----- Supplied data
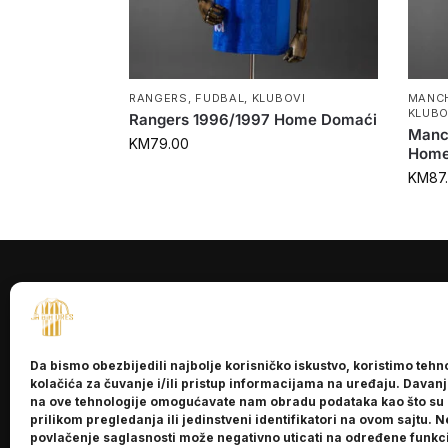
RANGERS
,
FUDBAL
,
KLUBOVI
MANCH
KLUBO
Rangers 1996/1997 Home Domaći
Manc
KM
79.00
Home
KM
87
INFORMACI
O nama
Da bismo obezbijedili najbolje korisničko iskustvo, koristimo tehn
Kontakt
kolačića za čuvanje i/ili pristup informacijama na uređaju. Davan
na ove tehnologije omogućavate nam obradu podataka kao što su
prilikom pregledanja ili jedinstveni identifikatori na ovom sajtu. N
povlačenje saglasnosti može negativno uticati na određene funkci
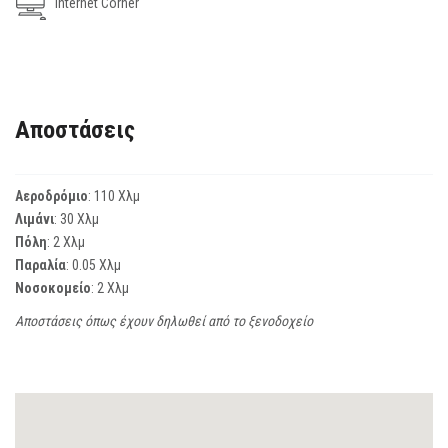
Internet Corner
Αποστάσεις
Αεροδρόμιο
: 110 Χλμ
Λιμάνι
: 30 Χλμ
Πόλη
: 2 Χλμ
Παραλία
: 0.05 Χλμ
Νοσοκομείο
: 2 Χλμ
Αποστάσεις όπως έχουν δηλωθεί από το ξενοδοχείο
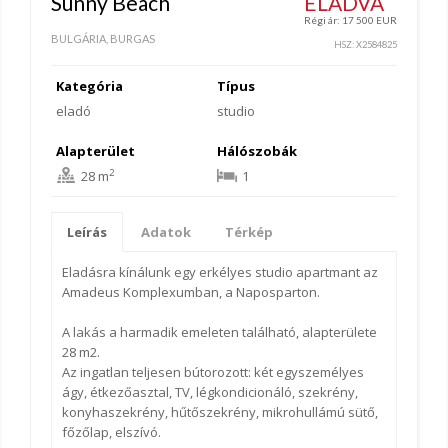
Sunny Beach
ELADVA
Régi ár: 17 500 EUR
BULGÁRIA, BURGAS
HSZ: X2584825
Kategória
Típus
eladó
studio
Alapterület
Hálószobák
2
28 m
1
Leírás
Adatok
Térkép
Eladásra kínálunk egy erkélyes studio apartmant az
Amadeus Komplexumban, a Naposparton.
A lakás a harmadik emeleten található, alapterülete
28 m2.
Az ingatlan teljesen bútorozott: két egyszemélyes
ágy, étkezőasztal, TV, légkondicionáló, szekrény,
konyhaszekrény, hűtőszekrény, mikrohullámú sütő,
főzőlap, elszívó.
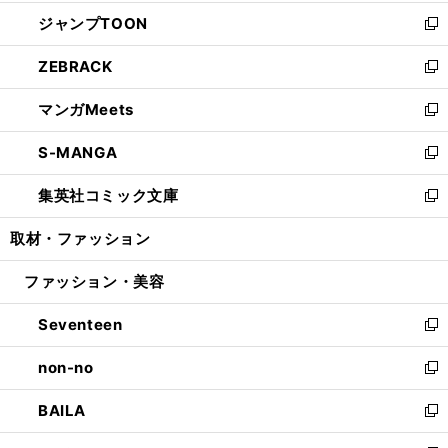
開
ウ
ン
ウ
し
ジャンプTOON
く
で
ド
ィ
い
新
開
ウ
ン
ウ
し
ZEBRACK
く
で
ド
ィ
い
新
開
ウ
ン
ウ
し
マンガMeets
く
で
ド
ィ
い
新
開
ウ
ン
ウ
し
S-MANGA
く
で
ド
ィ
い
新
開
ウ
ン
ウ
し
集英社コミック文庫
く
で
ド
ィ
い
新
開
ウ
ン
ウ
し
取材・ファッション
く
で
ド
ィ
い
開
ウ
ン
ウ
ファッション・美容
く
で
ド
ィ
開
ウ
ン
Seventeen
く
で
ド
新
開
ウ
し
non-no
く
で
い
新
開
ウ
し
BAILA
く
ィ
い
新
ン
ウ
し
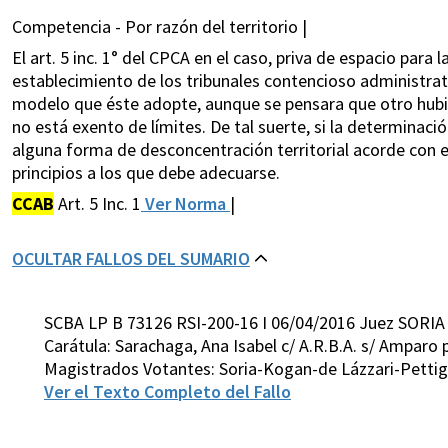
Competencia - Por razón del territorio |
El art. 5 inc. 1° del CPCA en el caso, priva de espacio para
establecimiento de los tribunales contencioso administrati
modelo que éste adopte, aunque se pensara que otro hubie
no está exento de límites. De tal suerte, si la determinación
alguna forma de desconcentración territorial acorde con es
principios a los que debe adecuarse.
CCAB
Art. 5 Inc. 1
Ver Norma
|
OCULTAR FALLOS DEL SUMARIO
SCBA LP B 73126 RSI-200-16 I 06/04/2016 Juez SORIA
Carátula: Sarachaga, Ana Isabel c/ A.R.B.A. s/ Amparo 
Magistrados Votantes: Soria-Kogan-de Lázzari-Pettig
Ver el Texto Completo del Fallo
----------
- What is expected
Word for word, return the material, omitting the pictures.

- Response box
RANGERS
,
FUDBAL
,
KLUBOVI
MANCH
KLUBO
Rangers 1996/1997 Home Domaći
Manc
KM
79.00
Home
KM
87
INFORMACI
O nama
Da bismo obezbijedili najbolje korisničko iskustvo, koristimo tehn
Kontakt
kolačića za čuvanje i/ili pristup informacijama na uređaju. Davan
na ove tehnologije omogućavate nam obradu podataka kao što su
prilikom pregledanja ili jedinstveni identifikatori na ovom sajtu. N
povlačenje saglasnosti može negativno uticati na određene funkci
Internet Corner
Αποστάσεις
Αεροδρόμιο
: 110 Χλμ
Λιμάνι
: 30 Χλμ
Πόλη
: 2 Χλμ
Παραλία
: 0.05 Χλμ
Νοσοκομείο
: 2 Χλμ
Αποστάσεις όπως έχουν δηλωθεί από το ξενοδοχείο
Sunny Beach
ELADVA
Régi ár: 17 500 EUR
BULGÁRIA, BURGAS
HSZ: X2584825
Kategória
Típus
eladó
studio
Alapterület
Hálószobák
2
28 m
1
Leírás
Adatok
Térkép
Eladásra kínálunk egy erkélyes studio apartmant az
Amadeus Komplexumban, a Naposparton.
A lakás a harmadik emeleten található, alapterülete
28 m2.
Az ingatlan teljesen bútorozott: két egyszemélyes
ágy, étkezőasztal, TV, légkondicionáló, szekrény,
konyhaszekrény, hűtőszekrény, mikrohullámú sütő,
főzőlap, elszívó.
開
ウ
ン
ウ
し
ジャンプTOON
く
で
ド
ィ
い
新
開
ウ
ン
ウ
し
ZEBRACK
く
で
ド
ィ
い
新
開
ウ
ン
ウ
し
マンガMeets
く
で
ド
ィ
い
新
開
ウ
ン
ウ
し
S-MANGA
く
で
ド
ィ
い
新
開
ウ
ン
ウ
し
集英社コミック文庫
く
で
ド
ィ
い
新
開
ウ
ン
ウ
し
取材・ファッション
く
で
ド
ィ
い
開
ウ
ン
ウ
ファッション・美容
く
で
ド
ィ
開
ウ
ン
Seventeen
く
で
ド
新
開
ウ
し
non-no
く
で
い
新
開
ウ
し
BAILA
く
ィ
い
新
ン
ウ
し
Competencia - Por razón del territorio |
El art. 5 inc. 1° del CPCA en el caso, priva de espacio para
establecimiento de los tribunales contencioso administrati
modelo que éste adopte, aunque se pensara que otro hubie
no está exento de límites. De tal suerte, si la determinación
alguna forma de desconcentración territorial acorde con es
principios a los que debe adecuarse.
CCAB
Art. 5 Inc. 1
Ver Norma
|
OCULTAR FALLOS DEL SUMARIO
SCBA LP B 73126 RSI-200-16 I 06/04/2016 Juez SORIA
Carátula: Sarachaga, Ana Isabel c/ A.R.B.A. s/ Amparo 
Magistrados Votantes: Soria-Kogan-de Lázzari-Pettig
Ver el Texto Completo del Fallo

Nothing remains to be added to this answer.